L'analyse factorielle multiple (AFM) permet de faire de l'ordination à partir de plusieurs tableaux simultanément, que ces tableaux soient traités comme une ACP ou comme une AFC. Vous devez avoir assimilé la partie sur l'AFM du module 8 du cours de science des données biologiques 2. Ce projet correspond au template https://github.com/BioDataScience-Course/B08Ia_mfa. Il est distribué sous licence CC BY-NC-SA 4.0.

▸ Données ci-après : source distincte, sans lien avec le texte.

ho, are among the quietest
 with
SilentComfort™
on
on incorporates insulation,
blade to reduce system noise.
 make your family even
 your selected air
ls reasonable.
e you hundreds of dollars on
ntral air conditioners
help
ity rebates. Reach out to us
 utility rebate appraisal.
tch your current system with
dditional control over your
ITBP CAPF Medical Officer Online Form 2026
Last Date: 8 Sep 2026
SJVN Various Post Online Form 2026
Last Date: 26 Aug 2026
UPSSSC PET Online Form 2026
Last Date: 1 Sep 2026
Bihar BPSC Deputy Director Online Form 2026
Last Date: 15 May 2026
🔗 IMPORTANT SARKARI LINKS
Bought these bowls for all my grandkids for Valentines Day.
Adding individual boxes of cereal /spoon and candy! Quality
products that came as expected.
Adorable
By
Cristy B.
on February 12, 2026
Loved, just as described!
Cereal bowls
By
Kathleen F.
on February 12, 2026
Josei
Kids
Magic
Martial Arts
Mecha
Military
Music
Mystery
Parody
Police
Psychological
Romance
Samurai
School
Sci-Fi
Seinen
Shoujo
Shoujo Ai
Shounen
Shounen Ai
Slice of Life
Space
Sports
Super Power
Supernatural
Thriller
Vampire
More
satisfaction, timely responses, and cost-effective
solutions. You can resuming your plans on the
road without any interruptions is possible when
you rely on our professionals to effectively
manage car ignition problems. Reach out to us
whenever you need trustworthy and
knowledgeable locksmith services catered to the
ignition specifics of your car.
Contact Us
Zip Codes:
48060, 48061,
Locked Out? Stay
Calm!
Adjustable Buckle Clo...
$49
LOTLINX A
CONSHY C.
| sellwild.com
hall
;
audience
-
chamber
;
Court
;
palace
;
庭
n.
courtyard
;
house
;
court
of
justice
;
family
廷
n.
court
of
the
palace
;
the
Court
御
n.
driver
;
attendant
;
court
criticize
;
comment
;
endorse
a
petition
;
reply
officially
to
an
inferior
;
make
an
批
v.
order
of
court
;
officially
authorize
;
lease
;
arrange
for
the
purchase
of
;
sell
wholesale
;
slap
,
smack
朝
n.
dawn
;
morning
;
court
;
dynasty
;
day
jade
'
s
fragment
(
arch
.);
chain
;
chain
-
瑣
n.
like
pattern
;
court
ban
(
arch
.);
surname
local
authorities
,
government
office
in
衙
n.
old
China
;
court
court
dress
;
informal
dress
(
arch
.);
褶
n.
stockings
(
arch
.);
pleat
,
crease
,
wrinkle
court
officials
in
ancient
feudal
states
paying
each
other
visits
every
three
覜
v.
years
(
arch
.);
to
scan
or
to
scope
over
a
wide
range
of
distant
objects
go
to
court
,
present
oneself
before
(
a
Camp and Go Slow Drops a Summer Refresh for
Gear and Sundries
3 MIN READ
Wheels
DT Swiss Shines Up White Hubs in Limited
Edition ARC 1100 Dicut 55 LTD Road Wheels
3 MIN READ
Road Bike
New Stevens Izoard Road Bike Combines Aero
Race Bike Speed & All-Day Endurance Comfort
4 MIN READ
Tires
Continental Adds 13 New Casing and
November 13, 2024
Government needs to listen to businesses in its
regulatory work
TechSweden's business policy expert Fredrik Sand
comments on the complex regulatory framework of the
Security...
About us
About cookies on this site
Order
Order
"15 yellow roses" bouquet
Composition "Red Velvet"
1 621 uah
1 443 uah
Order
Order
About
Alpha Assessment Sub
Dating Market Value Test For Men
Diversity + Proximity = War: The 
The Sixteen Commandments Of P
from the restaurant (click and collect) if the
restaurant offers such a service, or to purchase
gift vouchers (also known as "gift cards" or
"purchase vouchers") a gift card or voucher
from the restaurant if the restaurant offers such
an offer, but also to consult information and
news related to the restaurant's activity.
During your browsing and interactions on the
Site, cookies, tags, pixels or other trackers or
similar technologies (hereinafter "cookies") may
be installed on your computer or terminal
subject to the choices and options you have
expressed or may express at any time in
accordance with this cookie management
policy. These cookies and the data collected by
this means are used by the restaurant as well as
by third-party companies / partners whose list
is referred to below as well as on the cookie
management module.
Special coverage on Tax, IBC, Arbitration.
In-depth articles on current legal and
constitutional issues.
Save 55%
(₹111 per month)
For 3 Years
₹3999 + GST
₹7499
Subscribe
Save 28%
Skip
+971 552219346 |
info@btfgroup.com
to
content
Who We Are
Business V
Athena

Ce projet, individuel et cadré, vous permettra de démontrer que vous avez acquis les compétences suivantes :
- réaliser une analyse factorielle multiple
- interpréter les résultats d'une analyse factorielle multiple
Complétez le document Quarto birds_mfa.qmd. Faites un "Rendu" de ce document en HTML à la fin pour vérifier que tout fonctionne bien (à ce stade de votre formation, laisser des erreurs qui empêchent la compilation du document Quarto en HTML est considéré comme une erreur grave et ne nous permet donc pas d'attribuer des points au projet). Utilisez les tests à disposition dans l'onglet "Construire" -> bouton "Construire tout" pour détecter vos erreurs. Vérifiez également que le dernier commit a bien été pushé sur GitHub avant la deadline.
Dans le cadre de votre travail, vous pouvez utiliser l’intelligence artificielle. Il est toutefois impératif de préciser, dans la section « Matériel et méthodes » du projet, que l’IA a été utilisée, en indiquant le contexte et la manière dont elle a été employée. Voici un exemple de formulation :
La relecture (orthographe et syntaxe) a été réalisée à l’aide de Microsoft Copilot (basé sur GPT-5), consulté le 12 janvier 2026.

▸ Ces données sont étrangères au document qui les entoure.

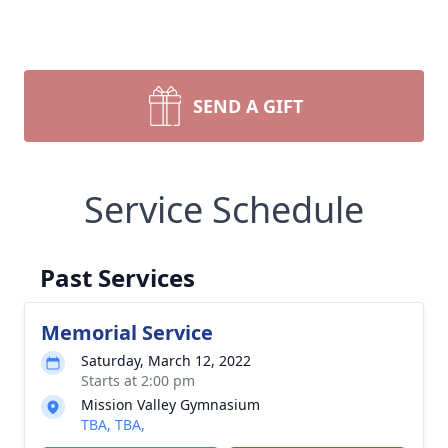
SEND A GIFT
Service Schedule
Past Services
Memorial Service
Saturday, March 12, 2022
Starts at 2:00 pm
Mission Valley Gymnasium
TBA, TBA,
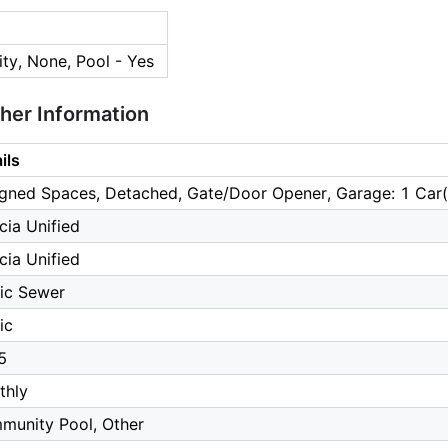
ty, None, Pool - Yes
ther Information
ils
gned Spaces, Detached, Gate/Door Opener, Garage: 1 Car(
cia Unified
cia Unified
ic Sewer
ic
5
thly
munity Pool, Other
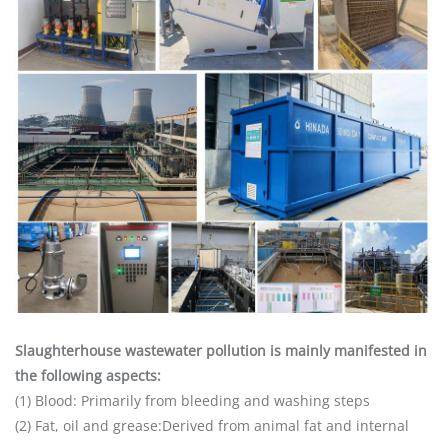
Slaughterhouse wastewater pollution is mainly manifested in
the following aspects:
(1) Blood: Primarily from bleeding and washing steps
(2) Fat, oil and grease:Derived from animal fat and internal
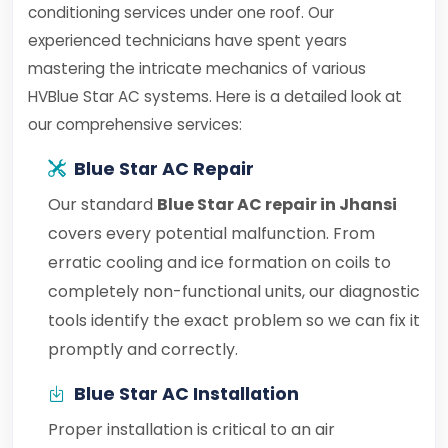
conditioning services under one roof. Our
experienced technicians have spent years
mastering the intricate mechanics of various
HVBlue Star AC systems. Here is a detailed look at
our comprehensive services:
Blue Star AC Repair
Our standard
Blue Star AC repair in Jhansi
covers every potential malfunction. From
erratic cooling and ice formation on coils to
completely non-functional units, our diagnostic
tools identify the exact problem so we can fix it
promptly and correctly.
Blue Star AC Installation
Proper installation is critical to an air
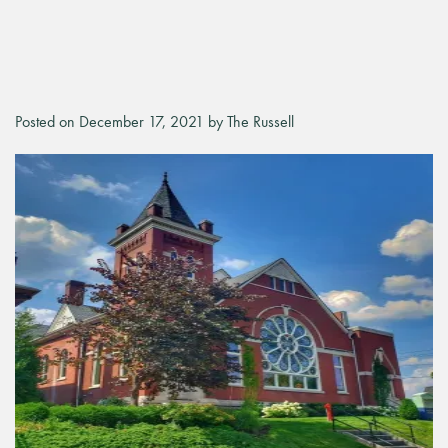
Posted on December 17, 2021 by The Russell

Attention, vous devez néanmoins employer le dialecte SciViews-R afin de garantir votre compréhension du cours de Science des données biologiques 2 lors de la production de code R dans votre projet.
Un chatbot SciViews est également disponible dans RStudio (Saturn Cloud), via l’addin Help. Il répond aux questions relatives au langage R, aux statistiques et à la science des données.

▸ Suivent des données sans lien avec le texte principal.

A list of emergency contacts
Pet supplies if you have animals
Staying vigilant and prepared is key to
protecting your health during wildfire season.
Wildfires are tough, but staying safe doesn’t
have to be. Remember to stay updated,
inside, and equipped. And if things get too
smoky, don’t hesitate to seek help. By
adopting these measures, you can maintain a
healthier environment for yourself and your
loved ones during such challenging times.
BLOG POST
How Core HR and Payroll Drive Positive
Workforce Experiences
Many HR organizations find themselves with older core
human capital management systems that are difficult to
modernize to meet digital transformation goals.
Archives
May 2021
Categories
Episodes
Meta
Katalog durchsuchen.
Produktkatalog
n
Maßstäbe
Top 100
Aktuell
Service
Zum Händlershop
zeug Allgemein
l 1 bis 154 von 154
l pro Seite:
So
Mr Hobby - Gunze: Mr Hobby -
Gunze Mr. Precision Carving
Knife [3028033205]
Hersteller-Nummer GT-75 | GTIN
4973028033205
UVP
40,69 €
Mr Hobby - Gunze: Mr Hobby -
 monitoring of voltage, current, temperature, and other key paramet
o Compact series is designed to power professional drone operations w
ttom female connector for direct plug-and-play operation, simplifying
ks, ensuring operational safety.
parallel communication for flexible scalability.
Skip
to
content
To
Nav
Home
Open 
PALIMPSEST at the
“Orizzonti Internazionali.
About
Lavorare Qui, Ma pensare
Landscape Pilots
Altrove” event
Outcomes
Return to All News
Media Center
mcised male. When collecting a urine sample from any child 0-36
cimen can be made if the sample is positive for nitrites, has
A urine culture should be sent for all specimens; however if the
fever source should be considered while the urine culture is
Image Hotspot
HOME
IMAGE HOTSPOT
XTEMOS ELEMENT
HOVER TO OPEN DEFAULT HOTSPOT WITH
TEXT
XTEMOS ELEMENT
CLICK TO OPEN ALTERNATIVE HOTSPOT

Les jeux de données utilisés (alps_birds.csv, alps_meto.csv) proviennent du package {ade4} et sont initialement regroupés dans atlas sous forme d'une liste de tableaux. Le script R/import.R en extrait les différents tableaux nécessaires à vos analyses. Le travail a déjà été fait pour vous et vos données sont prêtes dans le dossier data. La page pour l'ensemble des données est accessible ici : ?ade4::atlas.